• YOUR TASK: Show every line of the material that follows in which the word "árbol" occurs.

• THE RECORDS:
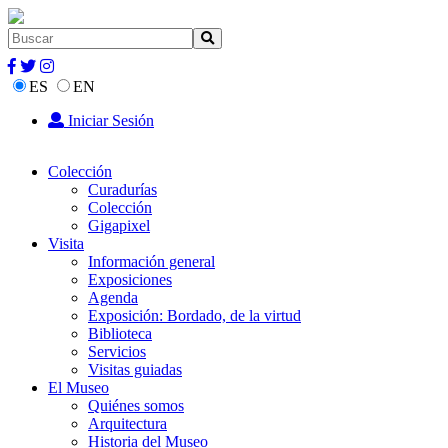
ES
EN
Iniciar Sesión
Colección
Curadurías
Colección
Gigapixel
Visita
Información general
Exposiciones
Agenda
Exposición: Bordado, de la virtud
Biblioteca
Servicios
Visitas guiadas
El Museo
Quiénes somos
Arquitectura
Historia del Museo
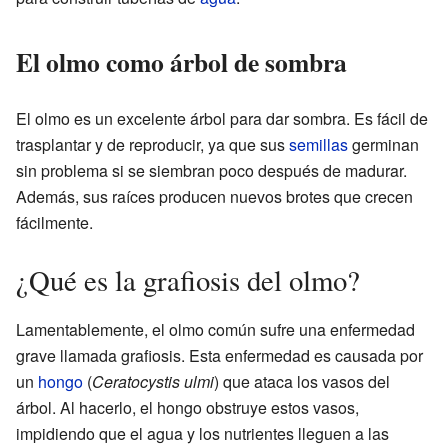
El olmo como árbol de sombra
El olmo es un excelente árbol para dar sombra. Es fácil de
trasplantar y de reproducir, ya que sus
semillas
germinan
sin problema si se siembran poco después de madurar.
Además, sus raíces producen nuevos brotes que crecen
fácilmente.
¿Qué es la grafiosis del olmo?
Lamentablemente, el olmo común sufre una enfermedad
grave llamada grafiosis. Esta enfermedad es causada por
un
hongo
(
Ceratocystis ulmi
) que ataca los vasos del
árbol. Al hacerlo, el hongo obstruye estos vasos,
impidiendo que el agua y los nutrientes lleguen a las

• TASK RESULT:
El olmo como árbol de sombra
El olmo es un excelente árbol para dar sombra. Es fácil de
árbol. Al hacerlo, el hongo obstruye estos vasos,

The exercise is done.